Social Worker: Yes, I filed that CPS report and the other one. Now we wait on the state to act.
Student: My step dad got arrested last night for beating up my mom.
Tornado Drill: Surprise! Make sure all students are safe. Now go back to teaching.
Fire Drill: Surprise! Make sure all students are safe. Now go back to teaching.
External Threat drill: Surprise! Make sure student are silent and out of the funnel of potential bullet spray. Now go back to teaching.
Tutoring: Provided before school, after school, and during lunch.
Technology: Must be implemented into all lessons but also make sure to monitor all 30+ students at all times and make sure they’re not doing anything inappropriate.
Administrators: *literally being pulled in 20 directions at once, everyday, while fielding discipline, making multiple teacher observations, fielding staff, breaking up fights, keeping us safe, performing investigations, cooperating with police, meeting with students and parents, and attending all after school and extracurricular activities*
State: Make sure you are highly qualified, but you must pay for all of your professional development, student loans, grad classes, conferences, hotel stay, food, and travel out of pocket. And you need to update your certification. You’ll need to pay for that too.
Bladder: You haven’t peed in 7 hours, you’re going to get another infection.
Eyes: *leaking tears*
Me: *smiles* (Tells self) Stop. Just suck it up. You’re fine. You have 30+ students eyes on you right now. Do NOT let them down.
Society: F*ck respect for authority, including your teachers. Must be nice to get your summers off.

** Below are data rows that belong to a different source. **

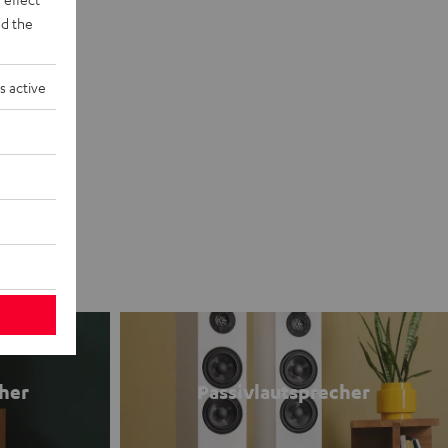
d the
s active
her
Passivlautsprecher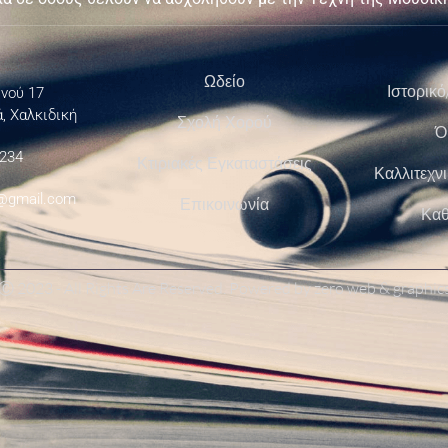
Ωδείο
Ιστορικό
νού 17
, Χαλκιδική
Σχολή Χορού
Ό
 234
Κτιριακές Εγκαταστάσεις
Καλλιτεχν
@gmail.com
Επικοινωνία
Καθ
Ⓒ 2023 - All Rights Are Reserved. Powered by
zero web & graphic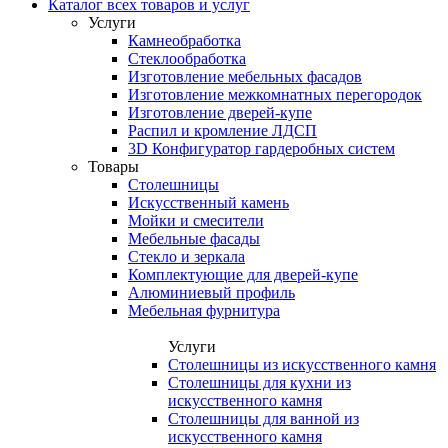
Каталог всех товаров и услуг
Услуги
Камнеобработка
Стеклообработка
Изготовление мебельных фасадов
Изготовление межкомнатных перегородок
Изготовление дверей-купе
Распил и кромление ЛДСП
3D Конфигуратор гардеробных систем
Товары
Столешницы
Искусственный камень
Мойки и смесители
Мебельные фасады
Стекло и зеркала
Комплектующие для дверей-купе
Алюминиевый профиль
Мебельная фурнитура
Услуги
Столешницы из искусственного камня
Столешницы для кухни из
искусственного камня
Столешницы для ванной из
искусственного камня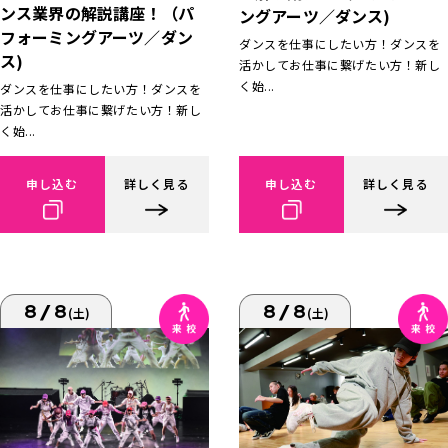
ンス業界の解説講座！（パ
ングアーツ／ダンス)
フォーミングアーツ／ダン
ダンスを仕事にしたい方！ダンスを
ス)
活かしてお仕事に繋げたい方！新し
く始...
ダンスを仕事にしたい方！ダンスを
活かしてお仕事に繋げたい方！新し
く始...
申し込む
詳しく見る
申し込む
詳しく見る
8/8
8/8
(土)
(土)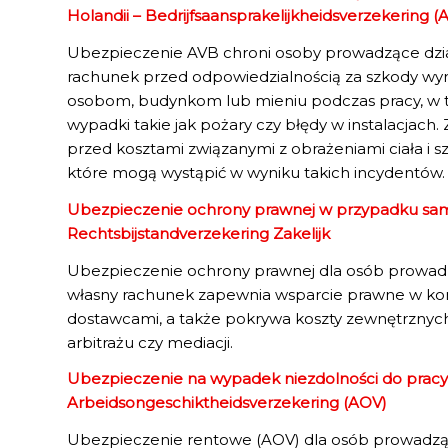
Holandii – Bedrijfsaansprakelijkheidsverzekering (
Ubezpieczenie AVB chroni osoby prowadzące dzia
rachunek przed odpowiedzialnością za szkody w
osobom, budynkom lub mieniu podczas pracy, w 
wypadki takie jak pożary czy błędy w instalacjac
przed kosztami związanymi z obrażeniami ciała i 
które mogą wystąpić w wyniku takich incydentów.
Ubezpieczenie ochrony prawnej w przypadku sam
Rechtsbijstand­verzekering Zakelijk
Ubezpieczenie ochrony prawnej dla osób prowadz
własny rachunek zapewnia wsparcie prawne w konf
dostawcami, a także pokrywa koszty zewnętrznyc
arbitrażu czy mediacji.
Ubezpieczenie na wypadek niezdolności do pracy
Arbeidsongeschiktheidsverzekering (AOV)
Ubezpieczenie rentowe (AOV) dla osób prowadzą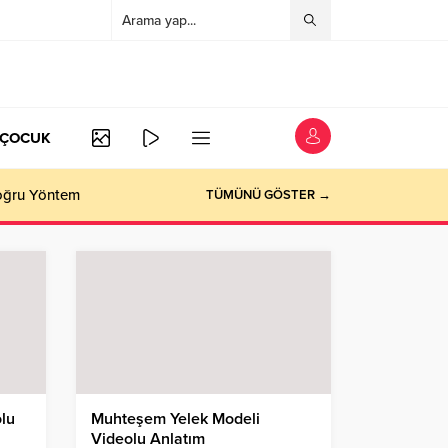
/ÇOCUK
Doğru Yöntem
TÜMÜNÜ GÖSTER →
olu
Muhteşem Yelek Modeli
Videolu Anlatım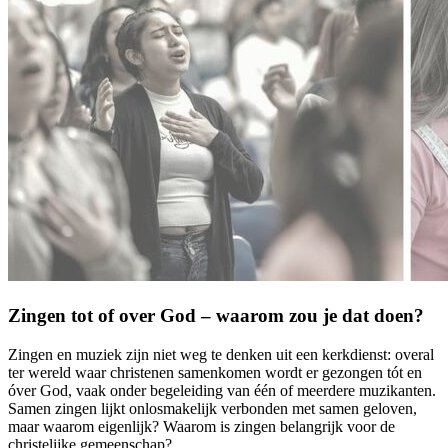
Zingen tot of over God – waarom zou je dat doen?
Zingen en muziek zijn niet weg te denken uit een kerkdienst: overal
ter wereld waar christenen samenkomen wordt er gezongen tót en
óver God, vaak onder begeleiding van één of meerdere muzikanten.
Samen zingen lijkt onlosmakelijk verbonden met samen geloven,
maar waarom eigenlijk? Waarom is zingen belangrijk voor de
christelijke gemeenschap?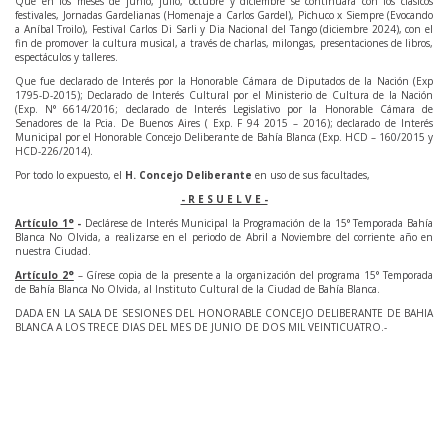
Que en los meses de junio, julio, octubre y diciembre se continuará con los clásicos
festivales, Jornadas Gardelianas (Homenaje a Carlos Gardel), Pichuco x Siempre (Evocando
a Aníbal Troilo), Festival Carlos Di Sarli y Dia Nacional del Tango (diciembre 2024), con el
fin de promover la cultura musical, a través de charlas, milongas, presentaciones de libros,
espectáculos y talleres.
Que fue declarado de Interés por la Honorable Cámara de Diputados de la Nación (Exp
1795-D-2015); Declarado de Interés Cultural por el Ministerio de Cultura de la Nación
(Exp. N° 6614/2016; declarado de Interés Legislativo por la Honorable Cámara de
Senadores de la Pcia. De Buenos Aires ( Exp. F 94 2015 – 2016); declarado de Interés
Municipal por el Honorable Concejo Deliberante de Bahía Blanca (Exp. HCD – 160/2015 y
HCD-226/2014).
Por todo lo expuesto, el
H. Concejo Deliberante
en uso de sus facultades,
- R E S U E L V E -
Artículo 1°
-
Declárese de Interés Municipal la Programación de la 15° Temporada Bahía
Blanca No Olvida, a realizarse en el periodo de Abril a Noviembre del corriente año en
nuestra Ciudad.
Artículo 2°
– Gírese copia de la presente a la organización del programa 15° Temporada
de Bahía Blanca No Olvida, al Instituto Cultural de la Ciudad de Bahía Blanca.
DADA EN LA SALA DE SESIONES DEL HONORABLE CONCEJO DELIBERANTE DE BAHIA
BLANCA A LOS TRECE DIAS DEL MES DE JUNIO DE DOS MIL VEINTICUATRO.-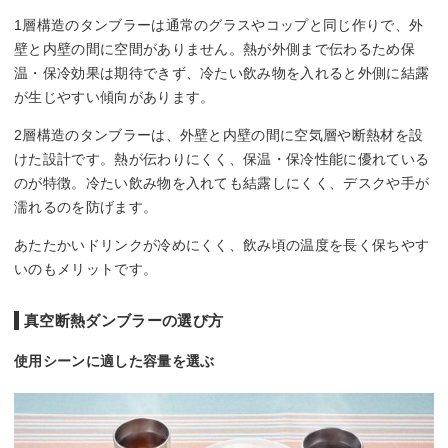
1層構造のタンブラーは通常のグラスやコップと同じ作りで、外
壁と内壁の間に空間がありません。熱が外側まで伝わるため保
温・保冷効果は期待できず、冷たい飲み物を入れると外側に結露
が生じやすい傾向があります。
2層構造のタンブラーは、外壁と内壁の間に空気層や断熱材を設
けた設計です。熱が伝わりにくく、保温・保冷性能に優れている
のが特徴。冷たい飲み物を入れても結露しにくく、デスクや手が
濡れるのを防げます。
あたたかいドリンクが冷めにくく、飲み頃の温度を長く保ちやす
いのもメリットです。
真空断熱ダンブラーの選び方
使用シーンに適した容量を選ぶ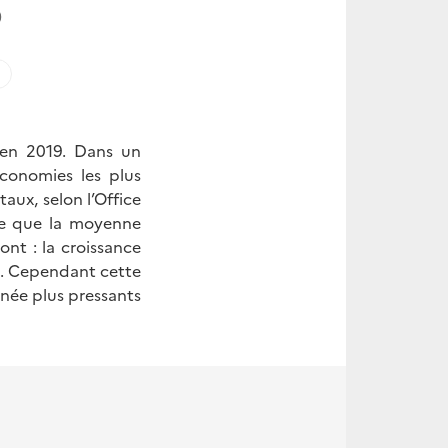
0
M
 en 2019. Dans un
économies les plus
ux, selon l’Office
ide que la moyenne
nt : la croissance
s. Cependant cette
née plus pressants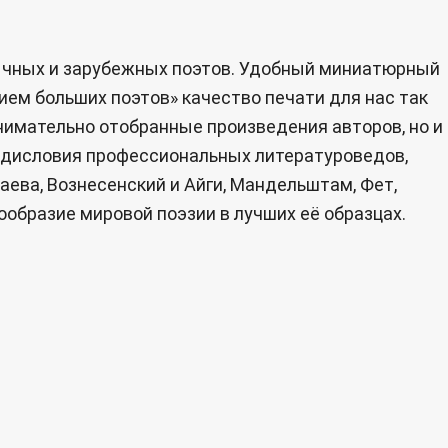
зычных и зарубежных поэтов. Удобный миниатюрный
ием больших поэтов» качество печати для нас так
внимательно отобранные произведения авторов, но и
едисловия профессиональных литературоведов,
ева, Вознесенский и Айги, Мандельштам, Фет,
образие мировой поэзии в лучших её образцах.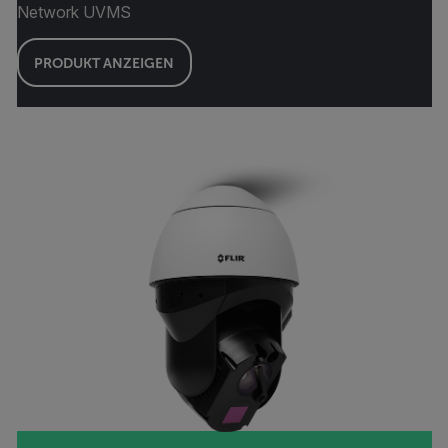
Network UVMS
PRODUKT ANZEIGEN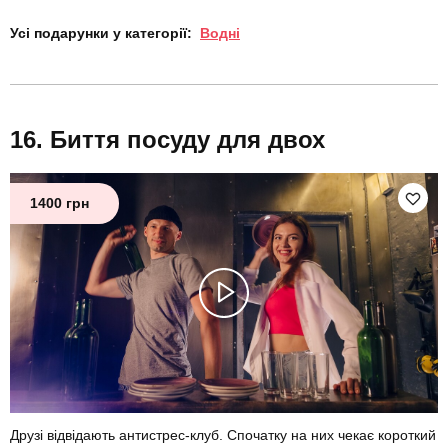
Усі подарунки у категорії:
Водні
Биття посуду для двох
1400 грн
Друзі відвідають антистрес-клуб. Спочатку на них чекає короткий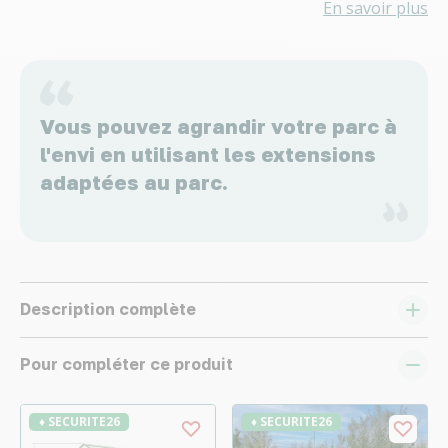
En savoir plus
Vous pouvez agrandir votre parc à
l'envi en utilisant les extensions
adaptées au parc.
Description complète
Pour compléter ce produit
♦ SECURITE26
♦ SECURITE26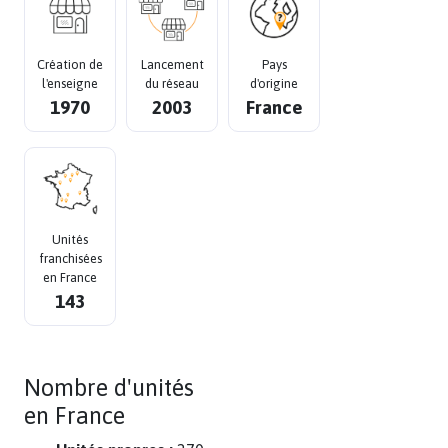
Création de
Lancement
Pays
l'enseigne
du réseau
d'origine
1970
2003
France
Unités
franchisées
en France
143
Nombre d'unités
en France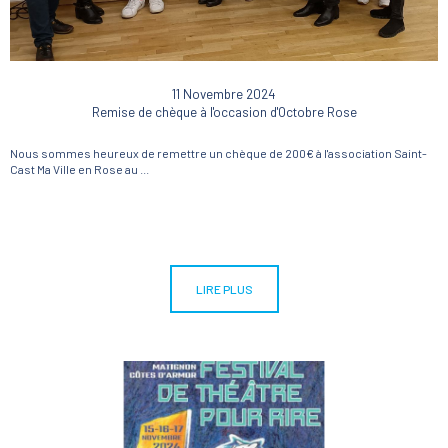
11 Novembre 2024
Remise de chèque à l'occasion d'Octobre Rose
Nous sommes heureux de remettre un chèque de 200€ à l'association Saint-
Cast Ma Ville en Rose au ...
LIRE PLUS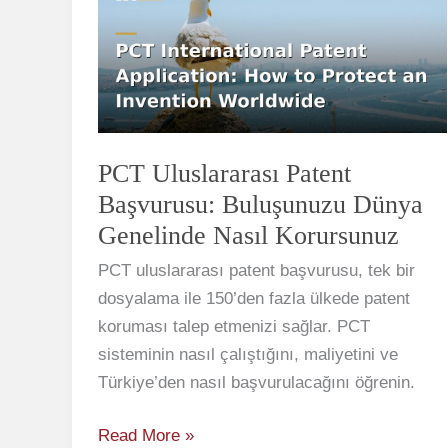
Patent
Başvurusu:
Buluşunuzu
Dünya
Genelinde
Nasıl
PCT Uluslararası Patent
Korursunuz
Başvurusu: Buluşunuzu Dünya
Genelinde Nasıl Korursunuz
PCT uluslararası patent başvurusu, tek bir
dosyalama ile 150’den fazla ülkede patent
koruması talep etmenizi sağlar. PCT
sisteminin nasıl çalıştığını, maliyetini ve
Türkiye’den nasıl başvurulacağını öğrenin.
Read More »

Parent of a student: You make a difference.
Student: I know I’m special and have value, because of you.
My own kids: Mom, why are your crying?
Me: *sets alarm for tomorrow to do it all over again*
As I read this I thought, yes, yes, yep that too. Teachers understand stress and trauma because we experience it. Teachers need mindfulness in our lives in order to make us better teachers. By incorporating mindfulness into the classroom we are benefiting both students and ourselves by being mindful about our mental space and our teaching. For a deeper dive into how mindful teachers can help improve classroom management, teacher-student relationships, and instructional strategies see “Mindfully Teaching in the Classroom: a Literature Review,” by Nicole Albrecht, Patricia Albrecht, and Marc Cohen (2012).
My next post will be an introduction to how I use mindfulness strategies in my classroom with tips on how you can use it in yours. My students beg for “Zen Time.” They know they need it and it makes a difference in their lives. When else do they get ten minutes with no phone, pure silence, and permission to check in on their physical and mental health? They don’t.